- **Work task**
Please return every line below that contains the string "dusky".

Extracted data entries

== Segment start ==

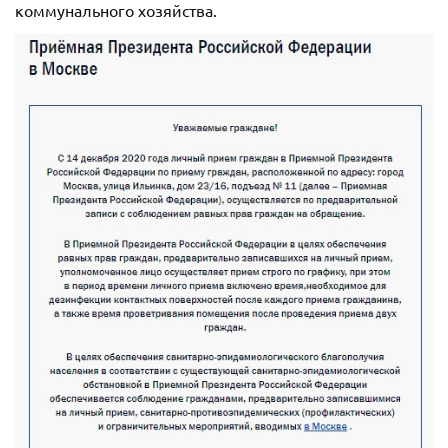
коммунального хозяйства.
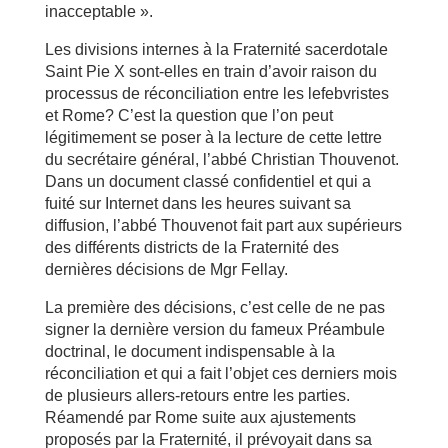
inacceptable ».
Les divisions internes à la Fraternité sacerdotale
Saint Pie X sont-elles en train d’avoir raison du
processus de réconciliation entre les lefebvristes
et Rome? C’est la question que l’on peut
légitimement se poser à la lecture de cette lettre
du secrétaire général, l’abbé Christian Thouvenot.
Dans un document classé confidentiel et qui a
fuité sur Internet dans les heures suivant sa
diffusion, l’abbé Thouvenot fait part aux supérieurs
des différents districts de la Fraternité des
dernières décisions de Mgr Fellay.
La première des décisions, c’est celle de ne pas
signer la dernière version du fameux Préambule
doctrinal, le document indispensable à la
réconciliation et qui a fait l’objet ces derniers mois
de plusieurs allers-retours entre les parties.
Réamendé par Rome suite aux ajustements
proposés par la Fraternité, il prévoyait dans sa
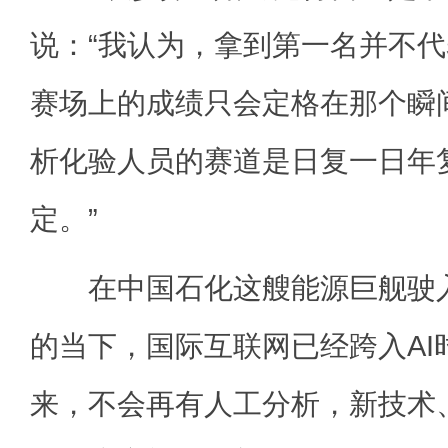
说：“我认为，拿到第一名并不
赛场上的成绩只会定格在那个瞬
析化验人员的赛道是日复一日年
定。”
在中国石化这艘能源巨舰驶入
的当下，国际互联网已经跨入AI
来，不会再有人工分析，新技术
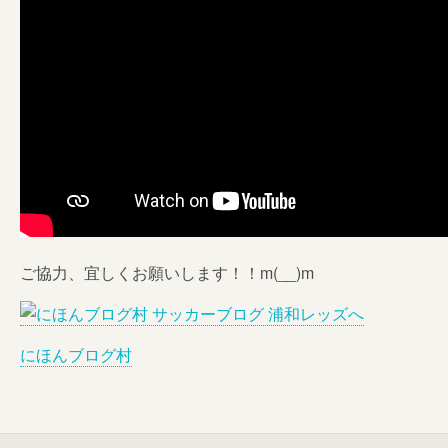
ご協力、宜しくお願いします！！m(__)m
にほんブログ村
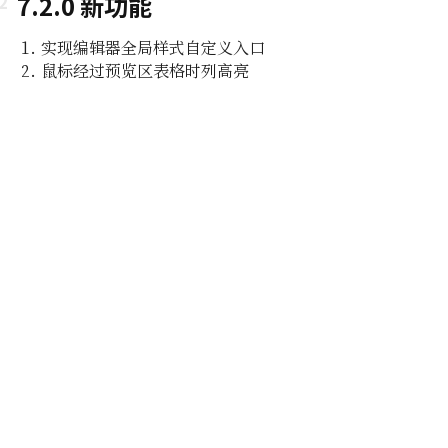
7.2.0 新功能
实现编辑器全局样式自定义入口
鼠标经过预览区表格时列高亮
即所
编辑功能
组及白
编辑器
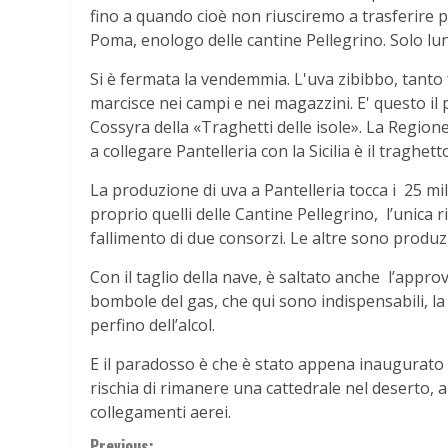
fino a quando cioè non riusciremo a trasferire 
Poma, enologo delle cantine Pellegrino. Solo lune
Si è fermata la vendemmia. L'uva zibibbo, tant
marcisce nei campi e nei magazzini. E' questo il
Cossyra della «Traghetti delle isole». La Regione
a collegare Pantelleria con la Sicilia è il traghet
La produzione di uva a Pantelleria tocca i 25 mil
proprio quelli delle Cantine Pellegrino, l’unica
fallimento di due consorzi. Le altre sono produzi
Con il taglio della nave, è saltato anche l’appr
bombole del gas, che qui sono indispensabili, la 
perfino dell’alcol.
E il paradosso è che è stato appena inaugurato 
rischia di rimanere una cattedrale nel deserto, a
collegamenti aerei.
Previous:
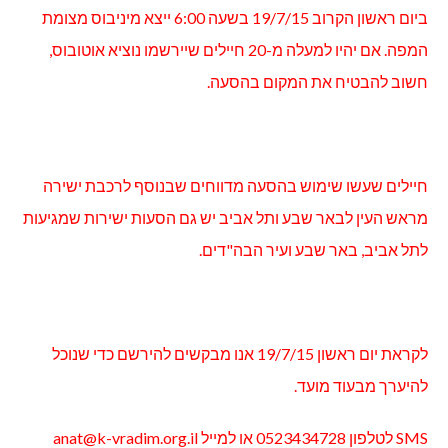
ביום ראשון הקרוב 19/7/15 בשעה 6:00 ייצא מיניבוס מצומת
המפה. אם יהיו למעלה מ-20 חיילים שיירשמו נוציא אוטובוס,
חשוב להבטיח את המקום בהסעה.
חיילים שעשו שימוש בהסעה מדווחים שבנוסף לרכבת ישירה
מראש העין לבאר שבע ותל אביב יש גם הסעות ישירות שמגיעות
לתל אביב, באר שבע ועיר הבה"דים.
לקראת יום ראשון 19/7/15 אנו מבקשים להירשם כדי שנוכל
להיערך מבעוד מועד.
SMS
לטלפון 0523434728 או למייל
anat@k-vradim.org.il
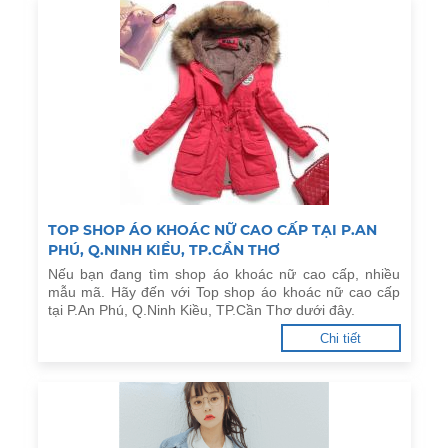
TOP SHOP ÁO KHOÁC NỮ CAO CẤP TẠI P.AN
PHÚ, Q.NINH KIỀU, TP.CẦN THƠ
Nếu bạn đang tìm shop áo khoác nữ cao cấp, nhiều
mẫu mã. Hãy đến với Top shop áo khoác nữ cao cấp
tại P.An Phú, Q.Ninh Kiều, TP.Cần Thơ dưới đây.
Chi tiết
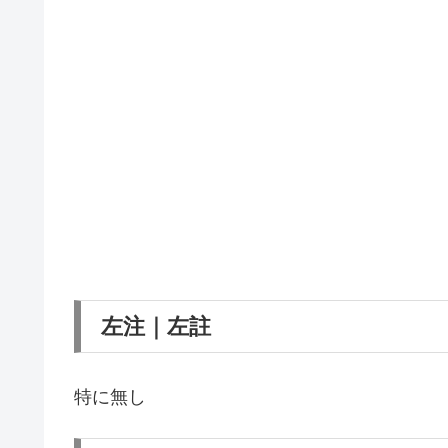
左注｜左註
特に無し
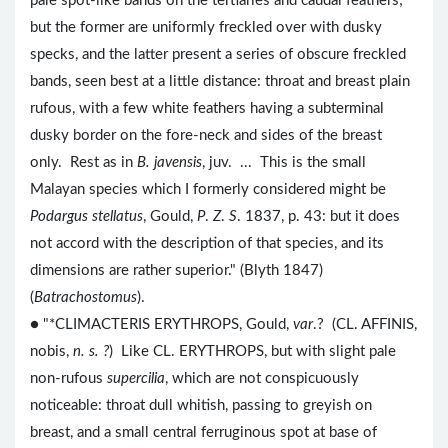
pale spot-like bands on the tertiaries and caudal feathers;
but the former are uniformly freckled over with dusky
specks, and the latter present a series of obscure freckled
bands, seen best at a little distance: throat and breast plain
rufous, with a few white feathers having a subterminal
dusky border on the fore-neck and sides of the breast
only. Rest as in
B. javensis
, juv. ... This is the small
Malayan species which I formerly considered might be
Podargus stellatus
, Gould,
P
.
Z
.
S
. 1837, p. 43: but it does
not accord with the description of that species, and its
dimensions are rather superior." (Blyth 1847)
(
Batrachostomus
).
● "*CLIMACTERIS ERYTHROPS, Gould,
var
.? (CL. AFFINIS,
nobis,
n. s. ?
) Like CL. ERYTHROPS, but with slight pale
non-rufous
supercilia
, which are not conspicuously
noticeable: throat dull whitish, passing to greyish on
breast, and a small central ferruginous spot at base of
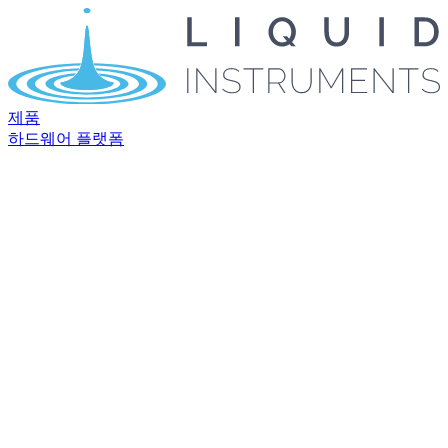
제품
하드웨어 플랫폼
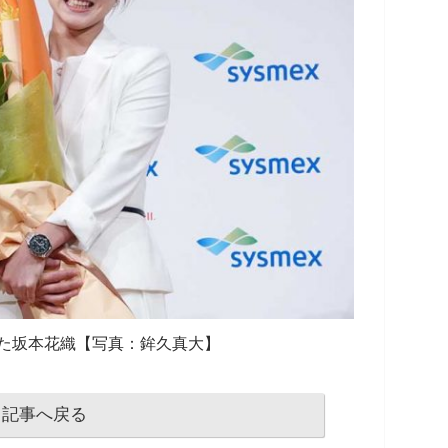
た坂本花織【写真：鉾久真大】
記事へ戻る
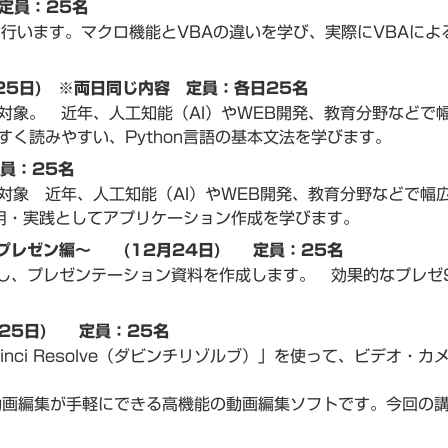
 定員：25名
を行います。マクロ機能とVBAの違いを学び、実際にVBAに
・25日) ※両日同じ内容 定員：各日25名
象。 近年、人工知能（AI）やWEB開発、教育分野などで幅
く読みやすい、Python言語の基本文法を学びます。
定員：25名
象 近年、人工知能（AI）やWEB開発、教育分野などで幅広
応用・実践としてアプリケーション作成を学びます。
能・プレゼン編～ (12月24日) 定員：25名
を学習し、プレゼンテーション資料を作成します。 効果的なプレ
25日) 定員：25名
nci Resolve（ダビンチリゾルブ）」を使って、ビデオ
ロ級の動画編集が手軽にできる高機能の動画編集ソフトです。今回の講座で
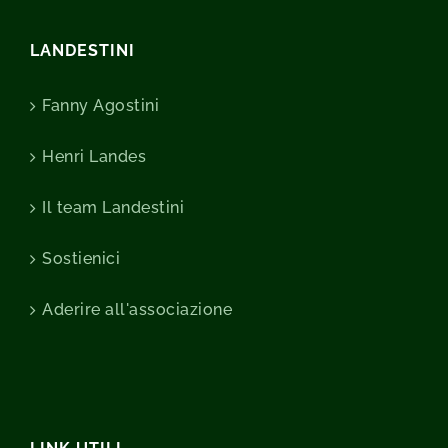
LANDESTINI
Fanny Agostini
Henri Landes
Il team Landestini
Sostienici
Aderire all'associazione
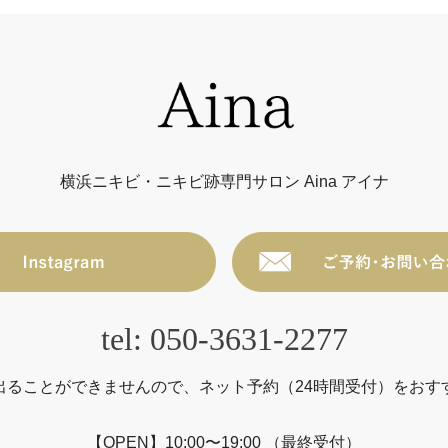
横浜ニキビ・ニキビ跡専門サロン Aina アイナ
tel: 050-3631-2277
出ることができませんので、ネット予約（24時間受付）をおす
【OPEN】10:00〜19:00 （最終受付）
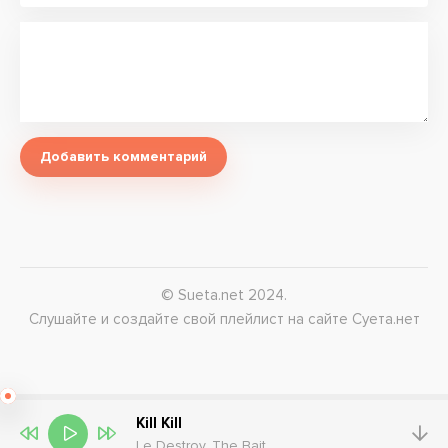
Добавить комментарий
© Sueta.net 2024.
Слушайте и создайте свой плейлист на сайте Суета.нет
Kill Kill
Le Destroy, The Bait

== Segment end ==

- **Written response**
but the former are uniformly freckled over with dusky
dusky border on the fore-neck and sides of the breast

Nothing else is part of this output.